In the unheated meeting room that was currently home to the Waverley University Academic Dress Sub-Committee, the clock inched forward to nine fifty-one and Charlotte was preparing to speak:
We could
always take a vote on it
. These were the words she would say. Not the most scintillating words ever spoken, it was true, and as suggestions went it was hardly pithy, but it was at least constructive. She would say it.

Nine fifty-three.

A second scene popped into her head. Herself and Nick, who was now Jennifer’s ex, though at the time he was her fiancé, seated in a small cafe just off the Embankment. Another scene and another lie twenty years after the first scene, the first lie. But connected, she suddenly realised, because she’d still felt guilty about Darren McKenzie. Had continued to feel guilty right up until Jennifer’s wedding.

Nine fifty-five.

At least as far as lies went this one had passed unnoticed and that was important, more important than the fact that her sister had been having an affair with a work colleague a month before her wedding. But the lie had been told and the wedding had gone ahead.

Still, Jennifer and Nick were divorced now, so what did it matter?

The cafe was a classic greasy spoon tucked beneath the shadow of Waterloo Bridge. The lie was this:


Honestly, Nick, do you really believe Jen would be out getting measurements for her wedding dress if she was having an affair with someone else?

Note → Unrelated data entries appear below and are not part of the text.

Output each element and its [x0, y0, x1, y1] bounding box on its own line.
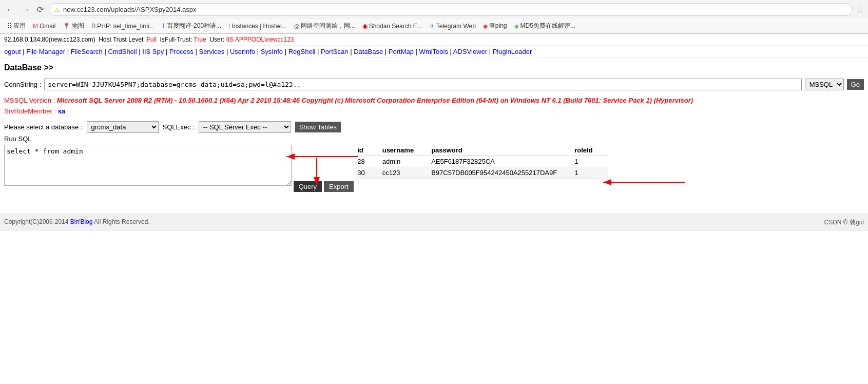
bookmark-md5[interactable]: ◈ MD5免费在线解密...	[511, 21, 578, 31]
apps-icon: ⠿	[7, 23, 12, 30]
cell-id: 30	[355, 167, 380, 179]
bookmark-label: Telegram Web	[436, 23, 476, 30]
user-value: IIS APPPOOL\newcc123	[226, 36, 294, 43]
nav-file-search[interactable]: FileSearch	[71, 48, 103, 55]
go-button[interactable]: Go	[847, 79, 864, 90]
maps-icon: 📍	[63, 23, 70, 30]
cell-password: AE5F6187F32825CA	[429, 156, 572, 167]
role-label: SrvRoleMember :	[4, 107, 56, 115]
db-type-select[interactable]: MSSQL MySQL Oracle	[805, 79, 844, 90]
sql-area-wrapper	[4, 145, 292, 189]
nav-database[interactable]: DataBase	[354, 48, 383, 55]
db-dropdown[interactable]: grcms_data	[87, 121, 159, 133]
results-wrapper: id username password roleId 28 admin AE5…	[355, 145, 608, 189]
nav-iis-spy[interactable]: IIS Spy	[142, 48, 164, 55]
copyright-text: Copyright(C)2006-2014	[4, 218, 68, 225]
db-select-row: Please select a database : grcms_data SQ…	[4, 121, 864, 133]
bookmark-maps[interactable]: 📍 地图	[60, 21, 87, 31]
main-content: DataBase >> ConnString : MSSQL MySQL Ora…	[0, 58, 868, 203]
bookmark-telegram[interactable]: ✈ Telegram Web	[427, 22, 479, 31]
col-roleid: roleId	[572, 145, 608, 156]
sqlexec-label: SQLExec :	[163, 123, 195, 131]
cell-roleid: 1	[572, 167, 608, 179]
bookmark-shodan[interactable]: ◉ Shodan Search E...	[359, 22, 426, 31]
cell-roleid: 1	[572, 156, 608, 167]
bookmark-network[interactable]: ◎ 网络空间测绘，网...	[291, 21, 358, 31]
host-trust-label: Host Trust Level:	[99, 36, 145, 43]
sql-textarea[interactable]	[4, 145, 292, 186]
bookmark-baidu[interactable]: T 百度翻译-200种语...	[159, 21, 224, 31]
cell-password: B97C57DB005F954242450A255217DA9F	[429, 167, 572, 179]
forward-button[interactable]: →	[20, 4, 32, 15]
host-trust-value: Full	[147, 36, 157, 43]
table-row: 30 cc123 B97C57DB005F954242450A255217DA9…	[355, 167, 608, 179]
results-table: id username password roleId 28 admin AE5…	[355, 145, 608, 179]
nav-plugin-loader[interactable]: PluginLoader	[493, 48, 532, 55]
arrow-annotation-3	[598, 175, 690, 190]
network-icon: ◎	[294, 23, 299, 30]
nav-process[interactable]: Process	[169, 48, 194, 55]
bookmark-star-button[interactable]: ☆	[856, 4, 864, 15]
header-row: id username password roleId	[355, 145, 608, 156]
nav-file-manager[interactable]: File Manager	[26, 48, 65, 55]
back-button[interactable]: ←	[4, 4, 16, 15]
query-button[interactable]: Query	[294, 181, 322, 192]
col-password: password	[429, 145, 572, 156]
ip-host-text: 92.168.0.134:80(new.cc123.com)	[4, 36, 95, 43]
nav-port-map[interactable]: PortMap	[389, 48, 414, 55]
export-button[interactable]: Export	[324, 181, 354, 192]
show-tables-button[interactable]: Show Tables	[295, 122, 341, 132]
nav-logout[interactable]: ogout	[4, 48, 21, 55]
conn-input[interactable]	[44, 79, 801, 90]
footer: Copyright(C)2006-2014 Bin'Blog All Right…	[0, 214, 868, 231]
address-bar[interactable]: ⚠ new.cc123.com/uploads/ASPXSpy2014.aspx	[49, 3, 853, 16]
action-btns-container: Query Export	[294, 181, 354, 198]
footer-left: Copyright(C)2006-2014 Bin'Blog All Right…	[4, 218, 150, 227]
reload-button[interactable]: ⟳	[35, 4, 46, 15]
table-header: id username password roleId	[355, 145, 608, 156]
nav-ads-viewer[interactable]: ADSViewer	[453, 48, 487, 55]
bookmark-label: 网络空间测绘，网...	[301, 22, 355, 30]
warning-icon: ⚠	[54, 6, 60, 13]
baidu-icon: T	[162, 23, 165, 30]
bookmark-label: PHP: set_time_limi...	[97, 23, 154, 30]
nav-port-scan[interactable]: PortScan	[321, 48, 348, 55]
bookmark-gmail[interactable]: M Gmail	[30, 22, 59, 31]
cell-username: admin	[380, 156, 429, 167]
nav-reg-shell[interactable]: RegShell	[288, 48, 316, 55]
nav-sys-info[interactable]: SysInfo	[261, 48, 283, 55]
nav-wmi-tools[interactable]: WmiTools	[419, 48, 448, 55]
bookmark-php[interactable]: B PHP: set_time_limi...	[88, 22, 157, 31]
instances-icon: /	[228, 23, 230, 30]
bookmark-ping[interactable]: ◆ 查ping	[480, 21, 510, 31]
nav-separator: |	[416, 48, 417, 55]
conn-label: ConnString :	[4, 81, 41, 88]
md5-icon: ◈	[514, 23, 519, 30]
user-label: User:	[209, 36, 224, 43]
role-line: SrvRoleMember : sa	[4, 107, 864, 115]
telegram-icon: ✈	[430, 23, 435, 30]
select-db-label: Please select a database :	[4, 123, 83, 131]
sqlexec-dropdown[interactable]: -- SQL Server Exec --	[199, 121, 291, 133]
cell-username: cc123	[380, 167, 429, 179]
footer-link[interactable]: Bin'Blog	[70, 218, 93, 225]
bookmark-instances[interactable]: / Instances | Hostwi...	[225, 22, 290, 31]
footer-right: CSDN © 装gul	[824, 218, 864, 227]
nav-user-info[interactable]: UserInfo	[230, 48, 255, 55]
role-value[interactable]: sa	[58, 107, 65, 115]
conn-row: ConnString : MSSQL MySQL Oracle Go	[4, 79, 864, 90]
arrow-annotation-1	[281, 149, 363, 164]
shodan-icon: ◉	[362, 23, 368, 30]
col-username: username	[380, 145, 429, 156]
bookmark-apps[interactable]: ⠿ 应用	[4, 21, 29, 31]
run-sql-label: Run SQL	[4, 135, 864, 143]
bookmark-label: Instances | Hostwi...	[232, 23, 286, 30]
nav-links: ogout | File Manager | FileSearch | CmdS…	[0, 46, 868, 58]
php-icon: B	[91, 23, 95, 30]
nav-services[interactable]: Services	[199, 48, 224, 55]
version-value: Microsoft SQL Server 2008 R2 (RTM) - 10.…	[57, 97, 693, 104]
bookmark-label: 地图	[72, 22, 84, 30]
action-buttons: Query Export	[294, 181, 354, 192]
nav-cmd-shell[interactable]: CmdShell	[108, 48, 137, 55]
bookmark-label: Shodan Search E...	[369, 23, 422, 30]
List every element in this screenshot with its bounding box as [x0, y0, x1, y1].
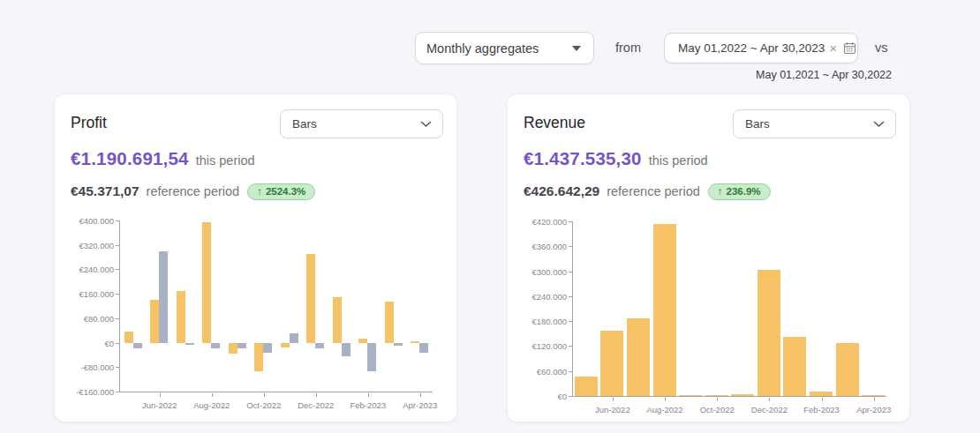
- y-axis-tick-mark: [569, 321, 572, 322]
- bar-this-period-Jul-2022: [177, 291, 185, 343]
- bar-reference-period-Jan-2023: [342, 343, 351, 356]
- y-axis-tick-mark: [569, 246, 572, 247]
- bar-reference-period-Sep-2022: [237, 343, 246, 348]
- card-title: Revenue: [524, 114, 585, 132]
- caret-down-icon: [572, 46, 581, 51]
- y-axis-tick-mark: [116, 220, 119, 221]
- reference-period-row: €45.371,07 reference period ↑ 2524.3%: [71, 182, 315, 201]
- y-axis-tick-mark: [569, 371, 572, 372]
- y-axis-tick-mark: [569, 296, 572, 297]
- bar-this-period-Apr-2023: [862, 395, 885, 396]
- bar-this-period-Aug-2022: [653, 224, 676, 396]
- y-axis-tick-mark: [569, 221, 572, 222]
- bar-this-period-Jul-2022: [627, 318, 650, 396]
- bar-this-period-Jun-2022: [600, 331, 623, 396]
- bar-this-period-Oct-2022: [254, 343, 263, 372]
- dashboard-page: Monthly aggregates from May 01,2022 ~ Ap…: [0, 0, 980, 433]
- bar-reference-period-Aug-2022: [211, 343, 220, 348]
- reference-period-row: €426.642,29 reference period ↑ 236.9%: [524, 182, 771, 201]
- bar-this-period-Jan-2023: [333, 297, 342, 343]
- y-axis-tick-label: €300.000: [508, 267, 567, 277]
- chevron-down-icon: [420, 121, 432, 128]
- chart-type-select[interactable]: Bars: [280, 109, 443, 138]
- y-axis-tick-label: €320.000: [55, 241, 114, 250]
- y-axis-tick-mark: [116, 294, 119, 295]
- bar-this-period-Mar-2023: [385, 302, 394, 343]
- bar-this-period-Apr-2023: [411, 341, 419, 343]
- this-period-label: this period: [196, 153, 255, 168]
- bar-reference-period-Mar-2023: [394, 343, 403, 347]
- revenue-card: Revenue Bars €1.437.535,30 this period €…: [508, 94, 909, 422]
- bar-this-period-May-2022: [575, 377, 598, 396]
- bar-this-period-Jan-2023: [783, 337, 806, 396]
- chevron-down-icon: [873, 121, 885, 128]
- x-axis-tick-label: Apr-2023: [389, 400, 451, 410]
- bar-this-period-Feb-2023: [358, 339, 367, 342]
- y-axis-tick-mark: [116, 367, 119, 368]
- arrow-up-icon: ↑: [718, 186, 723, 197]
- y-axis-tick-label: €0: [55, 339, 114, 348]
- bar-reference-period-Feb-2023: [367, 343, 376, 371]
- y-axis-tick-mark: [569, 272, 572, 272]
- y-axis-tick-mark: [116, 392, 119, 392]
- calendar-icon[interactable]: [843, 41, 856, 55]
- x-axis-tick-mark: [212, 393, 213, 397]
- this-period-row: €1.190.691,54 this period: [71, 148, 255, 169]
- bar-this-period-Jun-2022: [150, 300, 159, 343]
- reference-period-label: reference period: [147, 184, 240, 198]
- bar-reference-period-Jun-2022: [159, 251, 168, 343]
- card-title: Profit: [71, 114, 107, 132]
- bar-reference-period-Jul-2022: [185, 343, 194, 346]
- aggregate-period-select[interactable]: Monthly aggregates: [415, 32, 594, 64]
- bar-reference-period-Dec-2022: [315, 343, 324, 348]
- this-period-value: €1.437.535,30: [524, 148, 642, 169]
- bar-this-period-Sep-2022: [229, 343, 237, 354]
- profit-plot-area: [119, 220, 433, 392]
- y-axis-tick-label: €0: [508, 392, 567, 401]
- this-period-value: €1.190.691,54: [71, 148, 189, 169]
- y-axis-tick-mark: [116, 245, 119, 246]
- x-axis-tick-mark: [769, 398, 770, 401]
- y-axis-tick-label: €360.000: [508, 242, 567, 251]
- bar-this-period-Sep-2022: [679, 395, 702, 396]
- arrow-up-icon: ↑: [257, 186, 262, 197]
- reference-period-label: reference period: [607, 184, 700, 198]
- this-period-row: €1.437.535,30 this period: [524, 148, 708, 169]
- y-axis-tick-label: €80.000: [55, 314, 114, 324]
- x-axis-tick-mark: [160, 393, 161, 397]
- bar-reference-period-Oct-2022: [263, 343, 272, 353]
- x-axis-tick-label: Apr-2023: [843, 405, 905, 414]
- chart-type-value: Bars: [292, 117, 420, 131]
- x-axis-tick-mark: [822, 398, 823, 401]
- y-axis-tick-label: €180.000: [508, 317, 567, 326]
- x-axis-tick-mark: [717, 398, 718, 401]
- change-percent: 236.9%: [727, 186, 761, 197]
- y-axis-tick-label: €420.000: [508, 217, 567, 227]
- chart-type-select[interactable]: Bars: [733, 109, 896, 138]
- y-axis-tick-mark: [569, 396, 572, 397]
- vs-label: vs: [875, 41, 888, 55]
- y-axis-tick-label: -€80.000: [55, 362, 114, 372]
- x-axis-tick-mark: [665, 398, 666, 401]
- bar-reference-period-May-2022: [133, 343, 142, 348]
- change-badge: ↑ 2524.3%: [247, 183, 315, 200]
- x-axis-tick-mark: [264, 393, 265, 397]
- y-axis-tick-mark: [116, 269, 119, 270]
- y-axis-tick-label: €240.000: [55, 265, 114, 274]
- bar-this-period-Feb-2023: [810, 392, 833, 396]
- from-label: from: [615, 41, 641, 55]
- bar-this-period-Aug-2022: [202, 222, 211, 343]
- change-percent: 2524.3%: [266, 186, 305, 197]
- x-axis-tick-mark: [613, 398, 614, 401]
- x-axis-tick-mark: [420, 393, 421, 397]
- x-axis-tick-mark: [368, 393, 369, 397]
- date-range-picker[interactable]: May 01,2022 ~ Apr 30,2023 ×: [664, 33, 858, 63]
- bar-this-period-Nov-2022: [281, 343, 290, 347]
- reference-period-value: €45.371,07: [71, 183, 139, 199]
- profit-card: Profit Bars €1.190.691,54 this period €4…: [55, 94, 456, 422]
- y-axis-tick-mark: [569, 346, 572, 347]
- bar-this-period-Dec-2022: [306, 254, 315, 342]
- bar-reference-period-Apr-2023: [419, 343, 428, 354]
- y-axis-tick-label: -€160.000: [55, 387, 114, 397]
- clear-date-icon[interactable]: ×: [825, 41, 841, 55]
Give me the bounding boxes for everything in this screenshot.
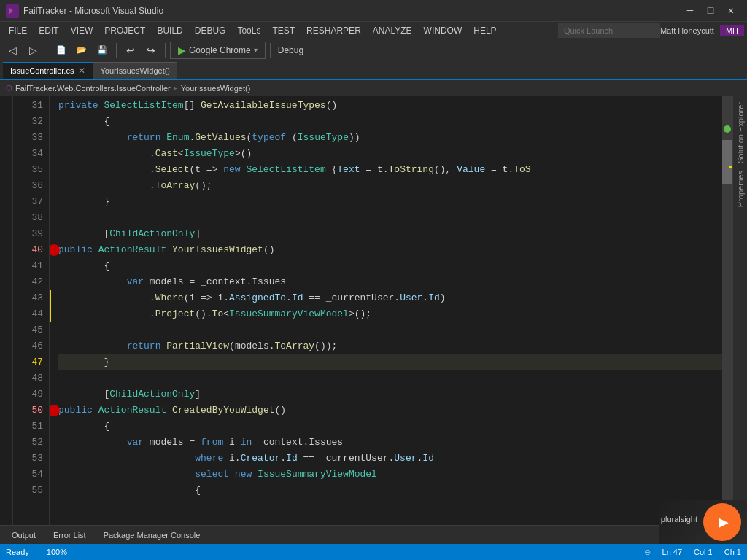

That was it. Hardly a lie at all, really, if you thought about it. Just a question, in fact. A question asked over a lukewarm coffee in a cafe just off the Embankment on a cold February lunchtime four years ago, and after she’d asked it, Charlotte picked up her chipped mug and held it to her lips and swallowed down a lukewarm mouthful because she liked her future brother-in-law and she had just lied to his face because she owed it to Jennifer.

It was a Saturday lunchtime and the cafe was busy with tourists staring mutely at the stale croissants and limp salads on their plates and at the stained cutlery with which they were expected to eat it. Nick was wearing a sweater and a sports jacket and looked wealthier than he really was so that for a moment Charlotte had felt proud to be seen with him—it was a novelty, this going out to lunch with a good-looking man—but the feeling had frozen inside her when Nick had said the one thing that he wasn’t meant to say.